🤖 AI Summary
To address the dual requirements of accuracy and interpretability in domain-specific (education, healthcare, law) question-answering systems, this paper proposes Text-JEPA—a dual-process framework integrating natural language understanding with formal logical reasoning for efficient and transparent end-to-end logical QA. Methodologically, it introduces a lightweight NL2FOL translation mechanism grounded in dual-system cognitive theory to map textual inputs to first-order logic (FOL); leverages the Z3 theorem prover for symbolic inference; and adopts a neuro-symbolic collaboration paradigm. A novel three-tier evaluation metric suite is further proposed to enhance both logical translation fidelity and reasoning interpretability. Experimental results demonstrate that Text-JEPA achieves accuracy comparable to large language models on domain-specific benchmarks while reducing inference overhead by over 60%, thereby effectively balancing efficiency, precision, and explainability.
📝 Abstract
Recent advances in large language models (LLMs) have significantly enhanced question-answering (QA) capabilities, particularly in open-domain contexts. However, in closed-domain scenarios such as education, healthcare, and law, users demand not only accurate answers but also transparent reasoning and explainable decision-making processes. While neural-symbolic (NeSy) frameworks have emerged as a promising solution, leveraging LLMs for natural language understanding and symbolic systems for formal reasoning, existing approaches often rely on large-scale models and exhibit inefficiencies in translating natural language into formal logic representations.

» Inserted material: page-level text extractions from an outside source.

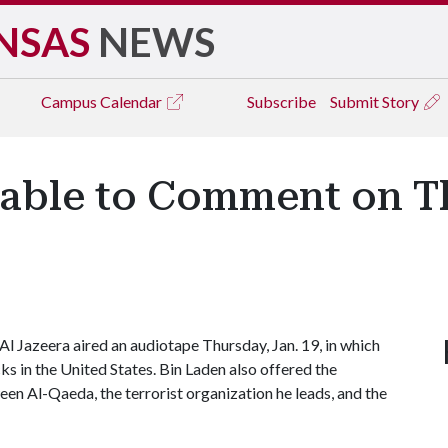
NSAS
NEWS
Campus
Calendar
Subscribe
Submit Story
lable to Comment on T
Jazeera aired an audiotape Thursday, Jan. 19, in which
s in the United States. Bin Laden also offered the
een Al-Qaeda, the terrorist organization he leads, and the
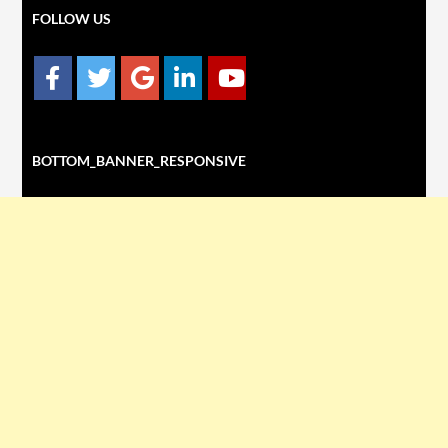
FOLLOW US
BOTTOM_BANNER_RESPONSIVE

To address these limitations, we introduce Text-JEPA (Text-based Joint-Embedding Predictive Architecture), a lightweight yet effective framework for converting natural language into first-order logic (NL2FOL). Drawing inspiration from dual-system cognitive theory, Text-JEPA emulates System 1 by efficiently generating logic representations, while the Z3 solver operates as System 2, enabling robust logical inference. To rigorously evaluate the NL2FOL-to-reasoning pipeline, we propose a comprehensive evaluation framework comprising three custom metrics: conversion score, reasoning score, and Spearman rho score, which collectively capture the quality of logical translation and its downstream impact on reasoning accuracy.
Empirical results on domain-specific datasets demonstrate that Text-JEPA achieves competitive performance with significantly lower computational overhead compared to larger LLM-based systems. Our findings highlight the potential of structured, interpretable reasoning frameworks for building efficient and explainable QA systems in specialized domains.